Circumcision is an operation to remove the foreskin, the fold of skin covering the end of a boy’s penis. Usually this is for religious or cultural reasons, but sometimes there are medical reasons, such as balanitis, for circumcision.

In a baby boy, the foreskin doesn’t usually pull back. The foreskin starts to separate naturally from the head of the penis when a child is around 2 years old, and by the time they are five, it is completely separate. Don’t force your child’s foreskin back as this will be painful and can cause damage.

Circumcision for religious or cultural reasons

Usually circumcision is carried out in early childhood. It is common practice in Jewish, Islamic and African communities, and is mentioned in a number of religious texts.

When circumcision is practiced for religious reasons it is usually carried out as an outpatient. There are a few things you will need to think about

How to choose where to have the procedure done?

You will need to make sure the doctor performing the procedure is fully trained and registered with the professional body for doctors, The General Medical Council (GMC). They will need to have a surgical qualification, and be a member of the Royal College of Surgeons.

You may also hear positive stories and experiences of family and friends in your community. You could also talk to your religious leaders.


Circumcision that is not for medical reasons is a private procedure and will incur a cost. Different practices will charge different amounts for this procedure.

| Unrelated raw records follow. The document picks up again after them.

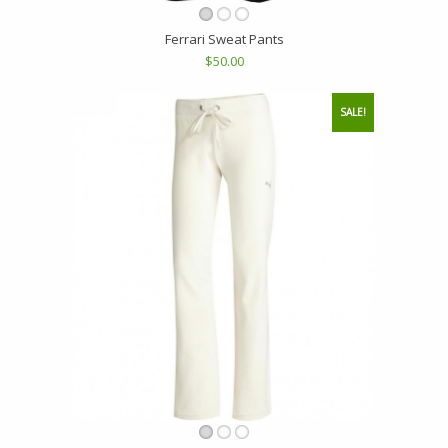
Ferrari Sweat Pants
$50.00
SALE!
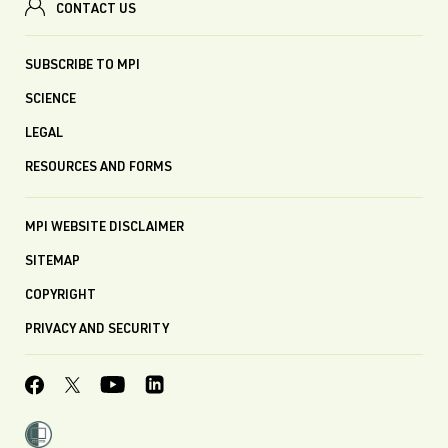
CONTACT US
SUBSCRIBE TO MPI
SCIENCE
LEGAL
RESOURCES AND FORMS
MPI WEBSITE DISCLAIMER
SITEMAP
COPYRIGHT
PRIVACY AND SECURITY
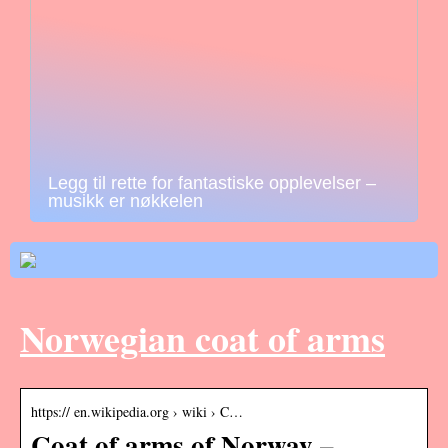
Legg til rette for fantastiske opplevelser –
musikk er nøkkelen
Norwegian coat of arms
https:// en.wikipedia.org › wiki › C…
Coat of arms of Norway –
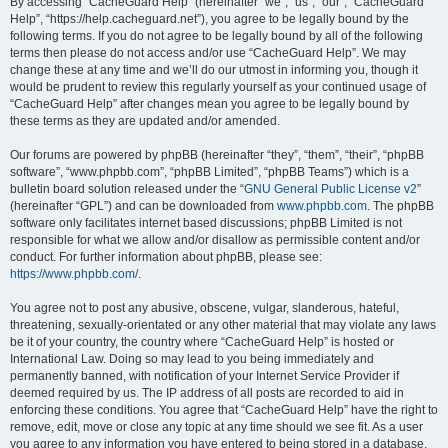
r
By accessing “CacheGuard Help” (hereinafter “we”, “us”, “our”, “CacheGuard
Help”, “https://help.cacheguard.net”), you agree to be legally bound by the
c
following terms. If you do not agree to be legally bound by all of the following
h
terms then please do not access and/or use “CacheGuard Help”. We may
change these at any time and we’ll do our utmost in informing you, though it
would be prudent to review this regularly yourself as your continued usage of
“CacheGuard Help” after changes mean you agree to be legally bound by
these terms as they are updated and/or amended.
Our forums are powered by phpBB (hereinafter “they”, “them”, “their”, “phpBB
software”, “www.phpbb.com”, “phpBB Limited”, “phpBB Teams”) which is a
bulletin board solution released under the “
GNU General Public License v2
”
(hereinafter “GPL”) and can be downloaded from
www.phpbb.com
. The phpBB
software only facilitates internet based discussions; phpBB Limited is not
responsible for what we allow and/or disallow as permissible content and/or
conduct. For further information about phpBB, please see:
https://www.phpbb.com/
.
You agree not to post any abusive, obscene, vulgar, slanderous, hateful,
threatening, sexually-orientated or any other material that may violate any laws
be it of your country, the country where “CacheGuard Help” is hosted or
International Law. Doing so may lead to you being immediately and
permanently banned, with notification of your Internet Service Provider if
deemed required by us. The IP address of all posts are recorded to aid in
enforcing these conditions. You agree that “CacheGuard Help” have the right to
remove, edit, move or close any topic at any time should we see fit. As a user
you agree to any information you have entered to being stored in a database.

What will happen in the treatment room?

  • Both parents/carers with parental responsibility will need to give consent for the procedure, it cannot be from just one parent
  • Usually only one parent or carer is able to stay in the room while the procedure takes place
  • Your child will be given local anaesthetic by injection around the base of the penis, this stops the pain messages reaching the brain. Your baby might still cry during the procedure


  • Your child should be pain free fairly soon after the procedure
  • The child should still be able to pass urine as normal
  • Do change nappies regularly, don’t allow them to get too wet
  • Do not put creams on the penis as the area needs to be kept dry to avoid infection.
  • It can take up to 10 days to heal, slightly longer if the child is older
  • If the child has a small penis, and small foreskin or the penis is retracted they may not perform this procedure as there is a risk of injury to surrounding skin. .

Please seek medical attention if your child experiences any of the following:

  • Redness to the penis and surrounding skin
  • Leaking of yellow smelly discharge from the penis area
  • Swelling of the penis meaning they can’t pass urine properly or are unable to pass urine at all
  • Bleeding
  • If your child is generally unwell

Medical reasons for circumcision

If there is a medical reason for the circumcision, it will usually take place in hospital as a day case and under general anaesthetic.

You can find out more about the procedure, including recovery and possible risks on the NHS website. You can also talk to your GP.